Readmission Risk Models Display Poor Predictive Ability
Current hospital readmission risk models for comparative or clinical purposes perform poorly
TUESDAY, Oct. 18 (HealthDay News) -- Most hospital readmission risk models have poor predictive ability, according to a review published in the Oct. 19 issue of the Journal of the American Medical Association.
Devan Kansagara, M.D., M.C.R., from the Portland Veterans Affairs Medical Center in Oregon, and colleagues investigated the performance of validated readmission risk prediction models, and evaluated their suitability for clinical or administrative use. Studies describing models tested in both validation and derivation cohorts were identified, of which 30 studies of 26 unique models met the inclusion criteria. Information on population, setting, sample size, follow-up interval, readmission rate, model discrimination and calibration, the type of data used, and the timing of data collection was extracted. The most common outcome used was 30-day readmission, with only one model addressing preventable readmissions.

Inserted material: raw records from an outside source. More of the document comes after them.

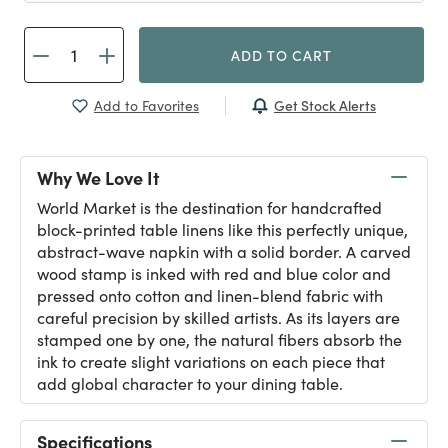
ADD TO CART
Get Stock Alerts
Add to Favorites
Why We Love It
World Market is the destination for handcrafted
block-printed table linens like this perfectly unique,
abstract-wave napkin with a solid border. A carved
wood stamp is inked with red and blue color and
pressed onto cotton and linen-blend fabric with
careful precision by skilled artists. As its layers are
stamped one by one, the natural fibers absorb the
ink to create slight variations on each piece that
add global character to your dining table.
Specifications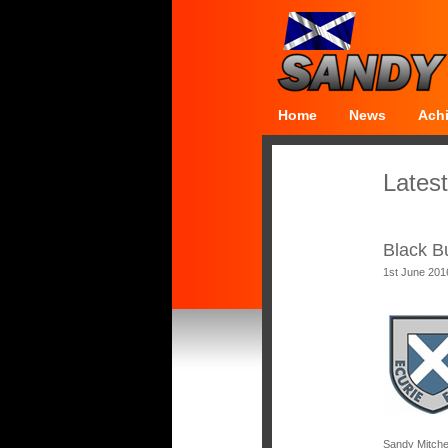
Home
News
Ach
Latest
Black B
1st June 201
Sandy Mitche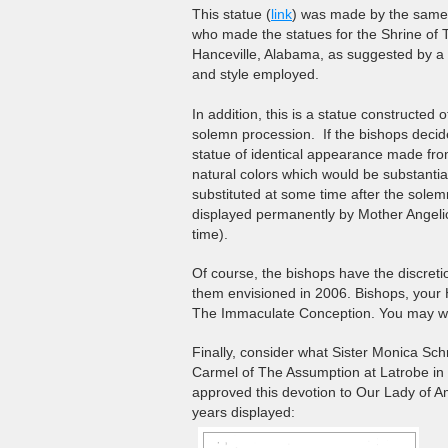
This statue (
link
) was made by the same a
who made the statues for the Shrine of 
Hanceville, Alabama, as suggested by a 
and style employed.
In addition, this is a statue constructed 
solemn procession. If the bishops decide
statue of identical appearance made fro
natural colors which would be substantial
substituted at some time after the sole
displayed permanently by Mother Angelic
time).
Of course, the bishops have the discret
them envisioned in 2006. Bishops, your H
The Immaculate Conception. You may wis
Finally, consider what Sister Monica Sch
Carmel of The Assumption at Latrobe in
approved this devotion to Our Lady of A
years displayed: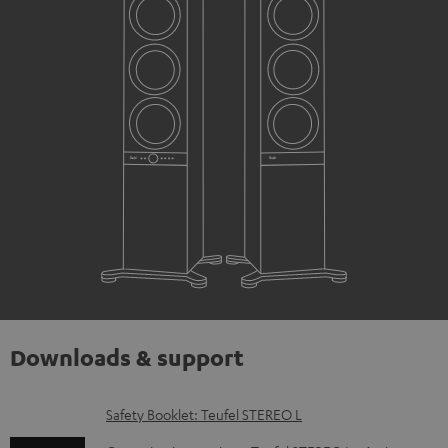
Downloads & support
D
Safety Booklet: Teufel STEREO L
o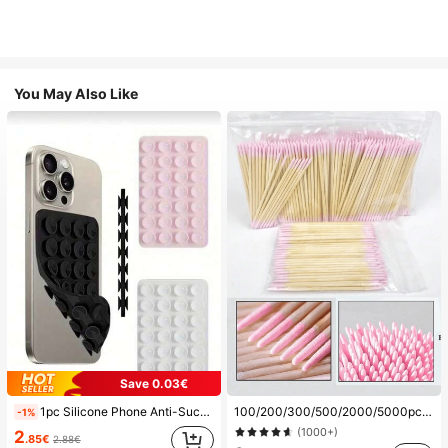
You May Also Like
Save 0.03€
1pc Silicone Phone Anti-Suction Cup, 28pcs Silicone Suction Cups (Self-Adhesive Suction Pads), Phone Anti-Sticker, Phone Power Bank Suction Pad (Compatible With IPhone, Android Phones), Birthday Gift, Phone Holder For Family/Friends, Phone Stand, Phone Accessories
100/200/300/500/2000/5000pcs/20pcs Double-Ended Nail Polish Applicator Sticks, Small Double-Ended Eyebrow Makeup Applicator Tools, Approx. 100pcs/Pack (Packaging Options 1/2/3/5 Packs), Multi-Functional
-1%
(1000+)
2
.85€
2.88€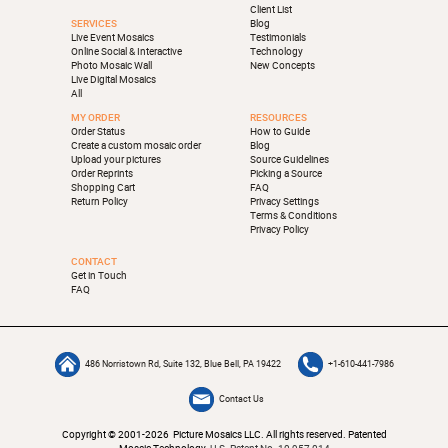
Client List
SERVICES
Blog
Live Event Mosaics
Testimonials
Online Social & Interactive
Technology
Photo Mosaic Wall
New Concepts
Live Digital Mosaics
All
MY ORDER
RESOURCES
Order Status
How to Guide
Create a custom mosaic order
Blog
Upload your pictures
Source Guidelines
Order Reprints
Picking a Source
Shopping Cart
FAQ
Return Policy
Privacy Settings
Terms & Conditions
Privacy Policy
CONTACT
Get in Touch
FAQ
486 Norristown Rd, Suite 132, Blue Bell, PA 19422
+1-610-441-7986
Contact Us
Copyright © 2001-2026 Picture Mosaics LLC. All rights reserved. Patented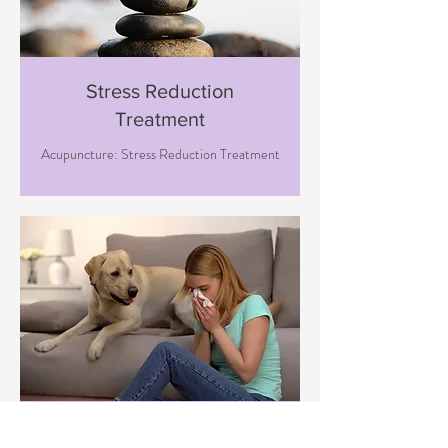
Stress Reduction
Treatment
Acupuncture: Stress Reduction Treatment
Immune Boosting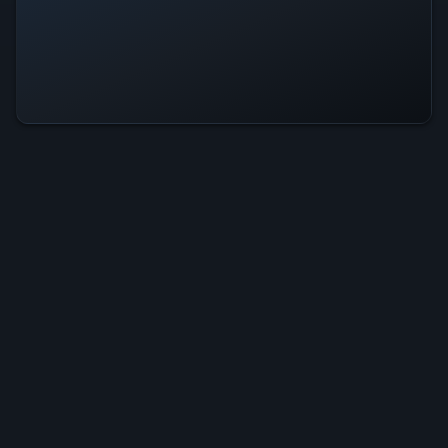
Earth Rising Is Operational — All
Systems Normal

The investigators found that, of the 14 models that could potentially be used to risk-adjust readmission rates for hospital comparison based on retrospective administrative data, nine were tested in large U.S. populations and had poor discriminative ability (c-statistic, 0.55 to 0.65). Seven models could potentially identify high-risk patients requiring interventions early during hospitalization (c-statistic, 0.56 to 0.72) and five models identified patients at hospital discharge (c-statistic, 0.68 to 0.83). Of the six studies comparing different model performance in the same population, model discrimination was improved with functional and social variables.
"Most current readmission risk prediction models that were designed for either comparative or clinical purposes perform poorly," the authors write.